---------- DATA TO USE ----------
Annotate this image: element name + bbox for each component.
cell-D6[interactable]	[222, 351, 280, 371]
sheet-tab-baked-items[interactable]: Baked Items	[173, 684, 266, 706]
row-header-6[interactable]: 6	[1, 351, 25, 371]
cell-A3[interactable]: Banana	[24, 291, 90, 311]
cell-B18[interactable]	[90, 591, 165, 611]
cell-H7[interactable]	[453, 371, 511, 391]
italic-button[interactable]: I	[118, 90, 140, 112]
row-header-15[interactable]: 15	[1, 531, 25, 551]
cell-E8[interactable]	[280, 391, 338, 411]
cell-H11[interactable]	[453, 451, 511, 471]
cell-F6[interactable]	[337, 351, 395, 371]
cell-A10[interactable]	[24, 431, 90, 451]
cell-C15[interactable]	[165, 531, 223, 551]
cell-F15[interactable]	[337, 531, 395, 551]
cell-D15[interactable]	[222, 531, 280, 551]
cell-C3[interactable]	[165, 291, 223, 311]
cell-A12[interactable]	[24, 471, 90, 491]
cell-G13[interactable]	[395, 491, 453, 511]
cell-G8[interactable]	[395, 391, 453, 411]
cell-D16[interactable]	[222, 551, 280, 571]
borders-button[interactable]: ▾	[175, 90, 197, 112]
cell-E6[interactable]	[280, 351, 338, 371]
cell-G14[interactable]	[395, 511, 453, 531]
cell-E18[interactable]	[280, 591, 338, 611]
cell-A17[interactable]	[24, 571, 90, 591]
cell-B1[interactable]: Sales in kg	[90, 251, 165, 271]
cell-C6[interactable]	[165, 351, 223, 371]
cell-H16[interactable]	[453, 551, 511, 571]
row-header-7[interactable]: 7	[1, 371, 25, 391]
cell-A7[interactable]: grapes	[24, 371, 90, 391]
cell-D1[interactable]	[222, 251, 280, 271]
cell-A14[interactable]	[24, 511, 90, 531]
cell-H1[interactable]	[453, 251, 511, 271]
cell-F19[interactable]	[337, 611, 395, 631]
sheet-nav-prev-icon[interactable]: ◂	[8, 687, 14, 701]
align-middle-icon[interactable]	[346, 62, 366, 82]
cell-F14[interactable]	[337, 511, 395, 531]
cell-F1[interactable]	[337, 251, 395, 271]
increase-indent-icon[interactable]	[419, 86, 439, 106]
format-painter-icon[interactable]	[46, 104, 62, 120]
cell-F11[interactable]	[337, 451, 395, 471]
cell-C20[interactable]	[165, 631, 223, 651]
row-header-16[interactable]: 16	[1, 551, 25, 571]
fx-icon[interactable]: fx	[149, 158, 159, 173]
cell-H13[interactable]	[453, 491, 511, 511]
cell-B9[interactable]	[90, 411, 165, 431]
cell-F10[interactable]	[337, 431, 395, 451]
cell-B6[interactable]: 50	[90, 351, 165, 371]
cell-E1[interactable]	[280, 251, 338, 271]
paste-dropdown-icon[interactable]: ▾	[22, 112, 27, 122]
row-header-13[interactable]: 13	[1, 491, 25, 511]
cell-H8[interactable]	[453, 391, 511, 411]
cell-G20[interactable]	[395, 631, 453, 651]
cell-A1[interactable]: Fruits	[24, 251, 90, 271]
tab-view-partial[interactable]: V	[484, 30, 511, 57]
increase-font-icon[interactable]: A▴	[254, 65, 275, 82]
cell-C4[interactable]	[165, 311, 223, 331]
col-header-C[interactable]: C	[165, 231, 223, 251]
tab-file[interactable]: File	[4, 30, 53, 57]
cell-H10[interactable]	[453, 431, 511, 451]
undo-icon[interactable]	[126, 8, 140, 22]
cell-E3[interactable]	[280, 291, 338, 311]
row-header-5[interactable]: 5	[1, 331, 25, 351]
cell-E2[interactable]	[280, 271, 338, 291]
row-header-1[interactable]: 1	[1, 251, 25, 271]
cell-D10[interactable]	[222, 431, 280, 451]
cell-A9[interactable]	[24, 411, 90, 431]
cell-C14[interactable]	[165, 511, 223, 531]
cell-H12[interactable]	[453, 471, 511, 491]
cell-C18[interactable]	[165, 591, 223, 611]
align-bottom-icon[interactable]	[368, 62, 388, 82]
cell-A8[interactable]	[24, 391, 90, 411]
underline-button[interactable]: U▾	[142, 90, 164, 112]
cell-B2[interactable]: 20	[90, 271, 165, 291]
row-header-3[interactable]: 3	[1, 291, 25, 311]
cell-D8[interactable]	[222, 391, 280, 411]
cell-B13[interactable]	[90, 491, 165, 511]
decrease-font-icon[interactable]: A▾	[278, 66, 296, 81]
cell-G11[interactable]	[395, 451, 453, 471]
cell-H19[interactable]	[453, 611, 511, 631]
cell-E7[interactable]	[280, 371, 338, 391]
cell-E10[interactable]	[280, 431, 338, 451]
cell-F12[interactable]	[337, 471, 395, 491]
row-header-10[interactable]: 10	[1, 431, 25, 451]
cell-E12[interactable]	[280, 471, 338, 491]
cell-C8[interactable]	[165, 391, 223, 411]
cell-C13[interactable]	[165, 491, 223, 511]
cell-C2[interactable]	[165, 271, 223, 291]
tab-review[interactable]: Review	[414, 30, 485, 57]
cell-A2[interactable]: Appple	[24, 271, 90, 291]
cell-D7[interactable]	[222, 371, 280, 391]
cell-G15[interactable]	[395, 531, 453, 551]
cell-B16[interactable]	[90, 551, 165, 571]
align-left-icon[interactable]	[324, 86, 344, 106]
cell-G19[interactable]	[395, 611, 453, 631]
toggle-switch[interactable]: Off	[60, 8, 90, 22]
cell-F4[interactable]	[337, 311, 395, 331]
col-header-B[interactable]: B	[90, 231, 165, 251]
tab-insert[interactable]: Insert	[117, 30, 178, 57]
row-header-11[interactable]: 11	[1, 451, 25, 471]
----------
WHAT IS EXPECTED:
Retype all of the entries precisely as they are.

THE ANSWER:
Annotate this image: element name + bbox for each component.
cell-D6[interactable]	[222, 351, 280, 371]
sheet-tab-baked-items[interactable]: Baked Items	[173, 684, 266, 706]
row-header-6[interactable]: 6	[1, 351, 25, 371]
cell-A3[interactable]: Banana	[24, 291, 90, 311]
cell-B18[interactable]	[90, 591, 165, 611]
cell-H7[interactable]	[453, 371, 511, 391]
italic-button[interactable]: I	[118, 90, 140, 112]
row-header-15[interactable]: 15	[1, 531, 25, 551]
cell-E8[interactable]	[280, 391, 338, 411]
cell-H11[interactable]	[453, 451, 511, 471]
cell-F6[interactable]	[337, 351, 395, 371]
cell-A10[interactable]	[24, 431, 90, 451]
cell-C15[interactable]	[165, 531, 223, 551]
cell-F15[interactable]	[337, 531, 395, 551]
cell-D15[interactable]	[222, 531, 280, 551]
cell-C3[interactable]	[165, 291, 223, 311]
cell-A12[interactable]	[24, 471, 90, 491]
cell-G13[interactable]	[395, 491, 453, 511]
cell-G8[interactable]	[395, 391, 453, 411]
cell-D16[interactable]	[222, 551, 280, 571]
borders-button[interactable]: ▾	[175, 90, 197, 112]
cell-E6[interactable]	[280, 351, 338, 371]
cell-G14[interactable]	[395, 511, 453, 531]
cell-E18[interactable]	[280, 591, 338, 611]
cell-A17[interactable]	[24, 571, 90, 591]
cell-B1[interactable]: Sales in kg	[90, 251, 165, 271]
cell-C6[interactable]	[165, 351, 223, 371]
cell-H16[interactable]	[453, 551, 511, 571]
row-header-7[interactable]: 7	[1, 371, 25, 391]
cell-A7[interactable]: grapes	[24, 371, 90, 391]
cell-D1[interactable]	[222, 251, 280, 271]
cell-A14[interactable]	[24, 511, 90, 531]
cell-H1[interactable]	[453, 251, 511, 271]
cell-F19[interactable]	[337, 611, 395, 631]
sheet-nav-prev-icon[interactable]: ◂	[8, 687, 14, 701]
align-middle-icon[interactable]	[346, 62, 366, 82]
cell-F14[interactable]	[337, 511, 395, 531]
cell-F1[interactable]	[337, 251, 395, 271]
increase-indent-icon[interactable]	[419, 86, 439, 106]
format-painter-icon[interactable]	[46, 104, 62, 120]
cell-F11[interactable]	[337, 451, 395, 471]
cell-C20[interactable]	[165, 631, 223, 651]
row-header-16[interactable]: 16	[1, 551, 25, 571]
fx-icon[interactable]: fx	[149, 158, 159, 173]
cell-H13[interactable]	[453, 491, 511, 511]
cell-B9[interactable]	[90, 411, 165, 431]
cell-F10[interactable]	[337, 431, 395, 451]
cell-B6[interactable]: 50	[90, 351, 165, 371]
cell-E1[interactable]	[280, 251, 338, 271]
paste-dropdown-icon[interactable]: ▾	[22, 112, 27, 122]
row-header-13[interactable]: 13	[1, 491, 25, 511]
cell-H8[interactable]	[453, 391, 511, 411]
cell-G20[interactable]	[395, 631, 453, 651]
cell-A1[interactable]: Fruits	[24, 251, 90, 271]
tab-view-partial[interactable]: V	[484, 30, 511, 57]
increase-font-icon[interactable]: A▴	[254, 65, 275, 82]
cell-C4[interactable]	[165, 311, 223, 331]
col-header-C[interactable]: C	[165, 231, 223, 251]
tab-file[interactable]: File	[4, 30, 53, 57]
cell-H10[interactable]	[453, 431, 511, 451]
undo-icon[interactable]	[126, 8, 140, 22]
cell-E3[interactable]	[280, 291, 338, 311]
row-header-5[interactable]: 5	[1, 331, 25, 351]
cell-E2[interactable]	[280, 271, 338, 291]
row-header-1[interactable]: 1	[1, 251, 25, 271]
cell-D10[interactable]	[222, 431, 280, 451]
cell-A9[interactable]	[24, 411, 90, 431]
cell-C14[interactable]	[165, 511, 223, 531]
cell-H12[interactable]	[453, 471, 511, 491]
cell-C18[interactable]	[165, 591, 223, 611]
align-bottom-icon[interactable]	[368, 62, 388, 82]
cell-A8[interactable]	[24, 391, 90, 411]
underline-button[interactable]: U▾	[142, 90, 164, 112]
cell-B2[interactable]: 20	[90, 271, 165, 291]
row-header-3[interactable]: 3	[1, 291, 25, 311]
cell-D8[interactable]	[222, 391, 280, 411]
cell-B13[interactable]	[90, 491, 165, 511]
decrease-font-icon[interactable]: A▾	[278, 66, 296, 81]
cell-G11[interactable]	[395, 451, 453, 471]
cell-H19[interactable]	[453, 611, 511, 631]
cell-E7[interactable]	[280, 371, 338, 391]
cell-E10[interactable]	[280, 431, 338, 451]
cell-F12[interactable]	[337, 471, 395, 491]
row-header-10[interactable]: 10	[1, 431, 25, 451]
cell-E12[interactable]	[280, 471, 338, 491]
cell-C8[interactable]	[165, 391, 223, 411]
cell-C13[interactable]	[165, 491, 223, 511]
cell-C2[interactable]	[165, 271, 223, 291]
tab-review[interactable]: Review	[414, 30, 485, 57]
cell-A2[interactable]: Appple	[24, 271, 90, 291]
cell-D7[interactable]	[222, 371, 280, 391]
cell-G15[interactable]	[395, 531, 453, 551]
cell-B16[interactable]	[90, 551, 165, 571]
align-left-icon[interactable]	[324, 86, 344, 106]
cell-G19[interactable]	[395, 611, 453, 631]
toggle-switch[interactable]: Off	[60, 8, 90, 22]
cell-F4[interactable]	[337, 311, 395, 331]
col-header-B[interactable]: B	[90, 231, 165, 251]
tab-insert[interactable]: Insert	[117, 30, 178, 57]
row-header-11[interactable]: 11	[1, 451, 25, 471]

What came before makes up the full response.